Did you, like me, receive a curious set of porcelain knick-knacks that your mom picked up at a charity shop because they had pictures of ships on them? No? OK, well, maybe your mom is different from mine.
But I did get the following three items from my mom, and as you can see by the stickers on the bottom, she found the set for £2, presumably at a charity shop in London or in Wiltshire. Knowing my love of ships, she took them to Seattle, gave them to me as a small Christmas gift, and then I brought them home with me to the Finger Lakes region of New York. Now that they’re here, what could I discover about them?
First, the ship(s). As you can see, the images are of several different ships. The taller piece (perhaps for holdings cigarettes?) has a different image on each side. One image matches the image on the ridged piece, labelled on the bottom as “ARACAN 1854” and displaying a three-masted bark. The back side of the taller piece has a somewhat shorter vessel, with full topsails rather than split topsails. The other piece has an image of a four-masted bark, with no name on the back. Also, all three pieces have the name “Thos. & Jno. Brocklebank Ltd”, a 19th and 20th century shipping line that was acquired by the Anchor Line in 1912, according to Wikipedia.

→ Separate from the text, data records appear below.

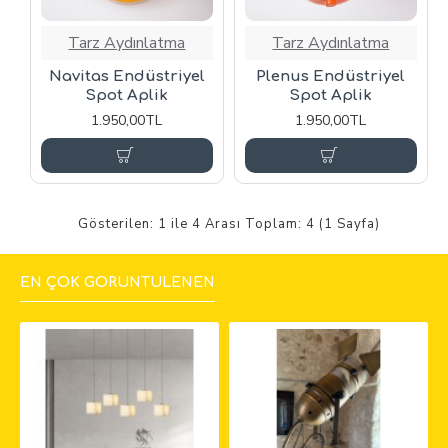
Tarz Aydınlatma
Tarz Aydınlatma
Navitas Endüstriyel
Plenus Endüstriyel
Spot Aplik
Spot Aplik
1.950,00TL
1.950,00TL
Gösterilen: 1 ile 4 Arası Toplam: 4 (1 Sayfa)
EN ÇOK GÖRÜNTÜLENEN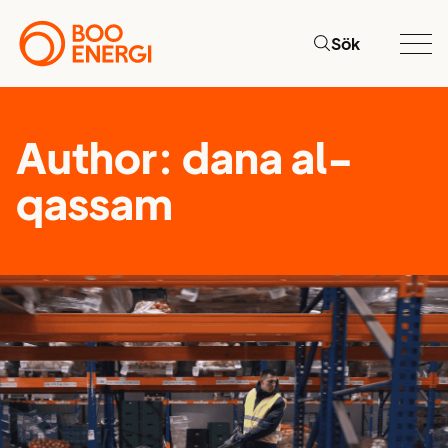
Sök
Author:
dana al-
qassam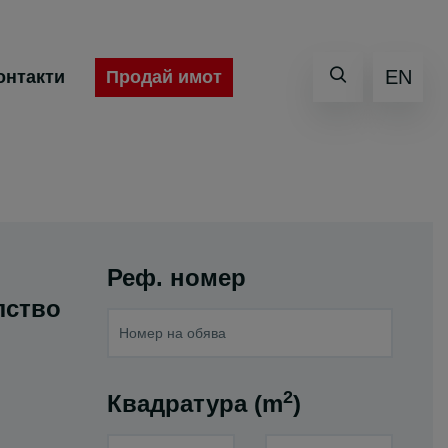
EN
Продай имот
онтакти
Реф. номер
лство
2
Квадратура (m
)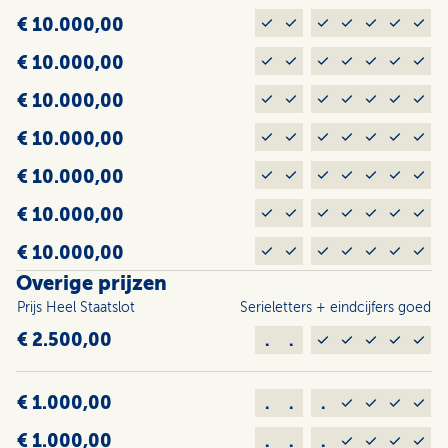
€ 10.000,00
€ 10.000,00
€ 10.000,00
€ 10.000,00
€ 10.000,00
€ 10.000,00
€ 10.000,00
Overige prijzen
Prijs Heel Staats­lot
Serieletters + eindcijfers goed
€ 2.500,00
.
.
€ 1.000,00
.
.
.
€ 1.000,00
.
.
.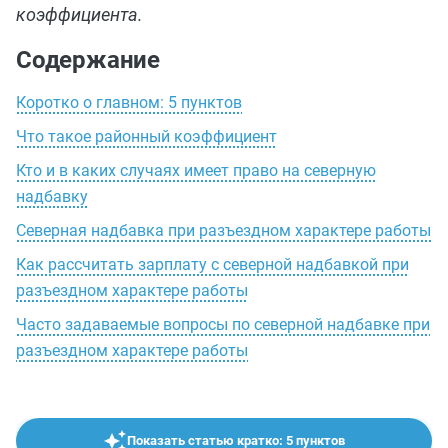
коэффициента.
Содержание
Коротко о главном: 5 пунктов
Что такое районный коэффициент
Кто и в каких случаях имеет право на северную
надбавку
Северная надбавка при разъездном характере работы
Как рассчитать зарплату с северной надбавкой при
разъездном характере работы
Часто задаваемые вопросы по северной надбавке при
разъездном характере работы
Показать статью кратко: 5 пунктов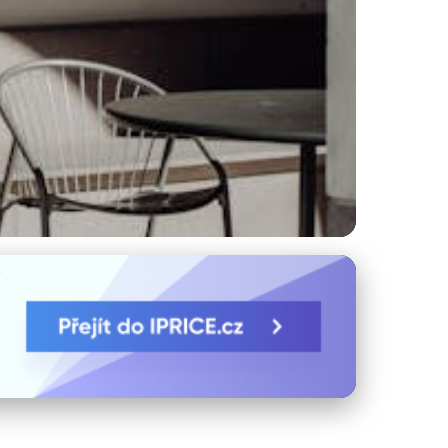
Vás Lepší?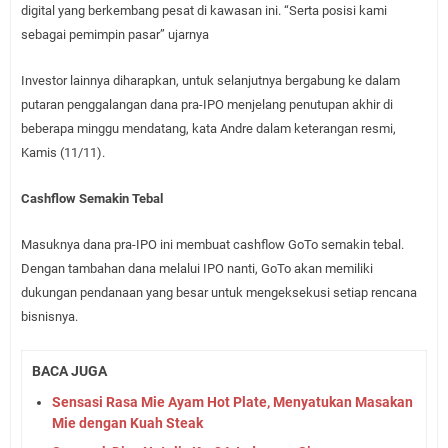
digital yang berkembang pesat di kawasan ini. “Serta posisi kami
sebagai pemimpin pasar” ujarnya
Investor lainnya diharapkan, untuk selanjutnya bergabung ke dalam
putaran penggalangan dana pra-IPO menjelang penutupan akhir di
beberapa minggu mendatang, kata Andre dalam keterangan resmi,
Kamis (11/11).
Cashflow Semakin Tebal
Masuknya dana pra-IPO ini membuat cashflow GoTo semakin tebal.
Dengan tambahan dana melalui IPO nanti, GoTo akan memiliki
dukungan pendanaan yang besar untuk mengeksekusi setiap rencana
bisnisnya.
BACA JUGA
Sensasi Rasa Mie Ayam Hot Plate, Menyatukan Masakan
Mie dengan Kuah Steak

In the image below, of the two sides of the taller piece, the image on the left, with the flags blowing aft, has got split topsails, and matches the image of the Aracan from the ridged piece. The image on the right shows much larger single topsails on each mast, on what appears to be a different vessel. I guess I don’t know what ship it represents!
To learn more about the one named ship, I went to ShipIndex.org, as one does, and searched for “Aracan”. In the subscription database I found 32 citations from six resources. Some citations have very little information about the specific vessel, like the top two, while others, like the bottom two, have at least a bit more:
The entries from the various shipping registries, as in the bottom viewable entry, are more useful, and from them I can see that Aracan was a bark, and was built in Sundsvall, Sweden, in 1876. The ship’s captain at this time was Capt H.F. Hedberg.
Other entries, though, such as this one from 1875, before the ship was launched, show a different ship — one that was built in 1854, in Whitehaven, England, and registered in Liverpool.
So I can see now that there are at least two ships named Aracan, built nearly 20 years apart.
Given our ability to differentiate between ships of the same name, this is a great opportunity to do just that. I use Wikidata Q-identifiers because I believe they are the best, most shared, most common, and most open, tool for implementing and using Linked Data. So I search Wikipedia for an entry about ships named Aracan, and I find nothing there. That’s not a complete surprise, but it’s a bit disappointing. I check Wikidata for any records of ships named Aracan there, and again come up short:
I can create Wikidata entries for the two Aracans that I now know about, but I really don’t have a lot of information about them. In the grand scheme of things, that really is the correct thing to do – it contributes to the greater good and makes it easier for others to learn more about these specific ships. But I don’t have much detail to add about either ship, and I have a checkered history in creating and editing records in Wikidata and Wikipedia, so I shy away from it, at times. I could perhaps use the image of the 1854 Aracan from this porcelain, but a quick search online indicates that the pieces probably date from the late 1950s so I don’t feel that I can say with certainty (which Wikidata expects) that the image is copyright-free. Perhaps, in the future, I’ll create records for these ships. ShipIndex, though, has the ability to quickly create our own identifiers, which we can use until we find that Wikidata Q-identifiers exist. So, for now, that’s what I’ll do.
I’ll then associate the citations that are clearly about either the 1854 or the 1876 vessels, with those new identifiers, and now the page looks a bit different, with a record of two different ships sharing the same name, and with citations about each one combined together.
If or when Q-identifiers are created for these ships, and if or when images are added to those entries, these ‘cards’ for the two different ships with the same name will add and incorporate those images into this page.
You may not have received a holiday gift with a ship on it, but if you did, see if you can find it it ShipIndex.org!